MIchal Růžička, CSR Fórum
10. 1. 2012 13:57
Interview with Aktualne.cz content director about future of media, social responsibility, Julian Assange and more
Jakub Unger: Those who copy news stories from the Czech Press agency or the internet cannot call themselves journalists. They are rather a sort of "content dispatchers" and the clearest candidates for having their jobs replaced by computers.
Jakub Unger: Those who copy news stories from the Czech Press agency or the internet cannot call themselves journalists. They are rather a sort of "content dispatchers" and the clearest candidates for having their jobs replaced by computers. | Foto: CSR Fórum

Prague - When people speak about media responsibility, they almost always refer to the content. But journalism is more than that.

Jakub Unger, a content director of the Czech branch of the Centrum Holdings online publisher and founder of Aktualne.cz and Insider dailies, gave an interview on what worries him about contemporary journalists and publishers.

The interview was published in December 2011 in CSR Forum, a Czech journal about corporate social responsibility.

"While the largest Czech traditional publishers were making hundreds or at least tens of millions in profit one or two years ago, now they start to post losses. And what do they do? They cut what is easiest to cut: people. They lay off tens of journalists, although their identity and business power lies in original content," said Unger. "I don't want to sound arrogant, but if I want to make a living by baking bread for people, I cannot lay off bakers as the first expense to cut."

Story of Aktualne.cz: 5 years of unique online daily

Is there some awareness of Corporate Social Responsibility (CSR) in the media? A responsibility in terms of corporation, institution?

We are not starting this interview in a very light and joyful manner... Let me apply this question to the Czech Republic only - currently there is no "media CSR" here. When conducting their business activities, are publishers responsible to the people who work for them, to their business partners, to their environment? Do media companies think about what footprint they leave for the future when they, for example, buy printers, servers or TV broadcast vehicles? I do not recall these questions ever being raised at any conference for media professionals.
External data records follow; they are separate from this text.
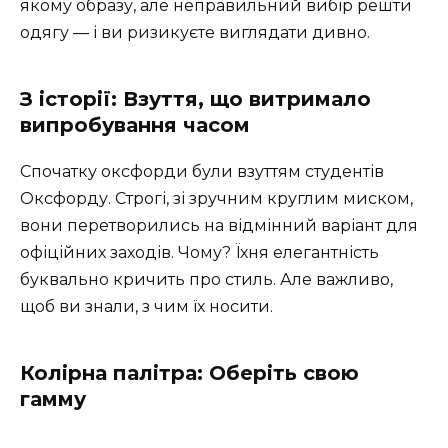
якому образу, але неправильний вибір решти
одягу — і ви ризикуєте виглядати дивно.
З історії: Взуття, що витримало
випробування часом
Спочатку оксфорди були взуттям студентів
Оксфорду. Строгі, зі зручним круглим миском,
вони перетворились на відмінний варіант для
офіційних заходів. Чому? Їхня елегантність
буквально кричить про стиль. Але важливо,
щоб ви знали, з чим їх носити.
Колірна палітра: Оберіть свою
гамму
Let alone somebody organizing a conference exclusively about this issue.

I will put it in a different way: is it, or is it not, in a certain sense, schizophrenic to divide the media into content division and business division?

We cannot ignore how this division emerged. After the 1989 revolution, it was natural and desirable that the new journalism declared  "absolute independence". After years of censorship, it was the most logical and easiest model of how to build a whole industry that had been absent in the country for decades. Thus it was logical above all for newsmaking to even rigidly reject any form of dependence, including the commercial one. Today, we are still holding to this in the Czech Republic, even though it cannot be concealed that this "declaration of independence" very quickly became a sort of veil for the public. Underneath it, Czech media companies started to use standard business models of how to make profit out of content, which are employed all over the world, and by their nature do not permit "editorial independence", as they are paid by advertisers.

For me, the schizophrenia you mentioned is a symbol of the old perception of the world: we take what we fear, tie it up with rules, hide it in a closet and pretend there is no ghost inside. I believe that it would be more confident - and modern - to rely on simple honesty of the entrepreneurial idea, the power of unspoken rules and the trust in own employees and clients.

After all, if I decide to build an "independent content publisher", it goes without saying that I believe in that idea, because it has a business potential. I don't need to declare to the world that I won't be bought. Content producers and ad sellers are colleagues, each group have different professional methods and specialization, but they create the media together. They are co-authors.

When journalists do not ask...

Recently, opinion polls have shown that Czechs increasingly take interest in what the companies they work for do for their communities, environment and employees. Do Czech journalists demand something similar from their employers?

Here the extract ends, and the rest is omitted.